## Assignment
Exactly as written, reproduce the lines from the one that contains "(ED) - dysplasie te testen. Dit zijn" through the end of the records.

## Exercise data

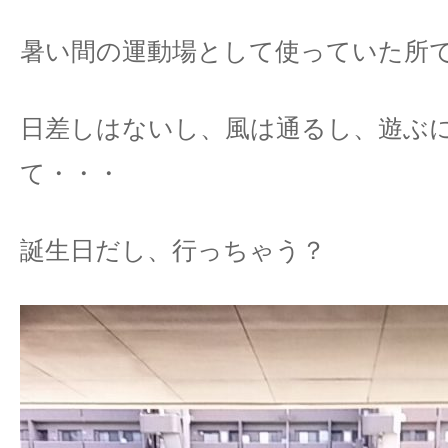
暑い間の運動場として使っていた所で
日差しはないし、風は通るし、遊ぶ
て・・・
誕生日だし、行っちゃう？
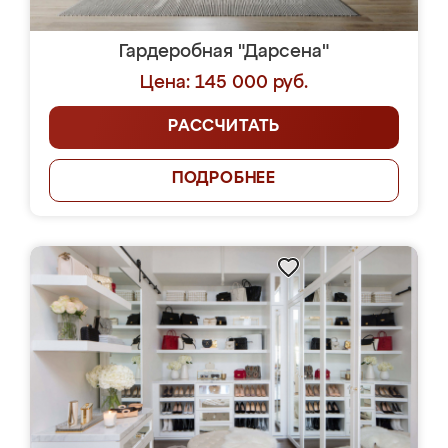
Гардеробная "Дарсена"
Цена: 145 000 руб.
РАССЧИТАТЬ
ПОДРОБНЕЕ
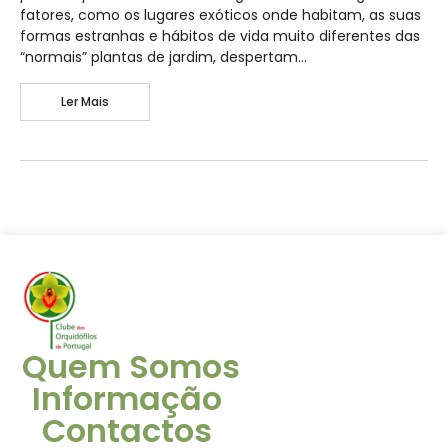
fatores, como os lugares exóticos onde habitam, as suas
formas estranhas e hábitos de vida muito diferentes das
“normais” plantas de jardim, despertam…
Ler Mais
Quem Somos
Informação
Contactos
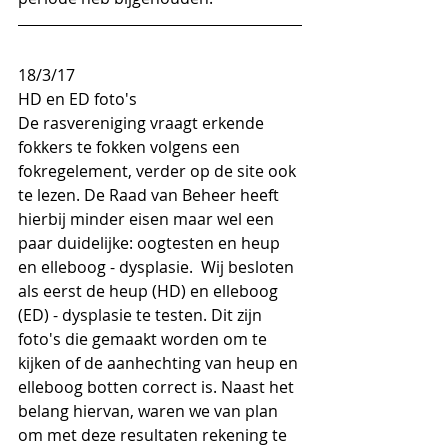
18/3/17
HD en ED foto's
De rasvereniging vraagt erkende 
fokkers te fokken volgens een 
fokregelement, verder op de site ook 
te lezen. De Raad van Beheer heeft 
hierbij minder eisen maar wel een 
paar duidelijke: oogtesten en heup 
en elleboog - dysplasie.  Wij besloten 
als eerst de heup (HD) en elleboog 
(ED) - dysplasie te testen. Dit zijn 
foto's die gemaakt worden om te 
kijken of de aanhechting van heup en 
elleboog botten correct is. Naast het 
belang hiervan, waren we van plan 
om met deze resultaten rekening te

## Result below
(ED) - dysplasie te testen. Dit zijn 
foto's die gemaakt worden om te 
kijken of de aanhechting van heup en 
elleboog botten correct is. Naast het 
belang hiervan, waren we van plan 
om met deze resultaten rekening te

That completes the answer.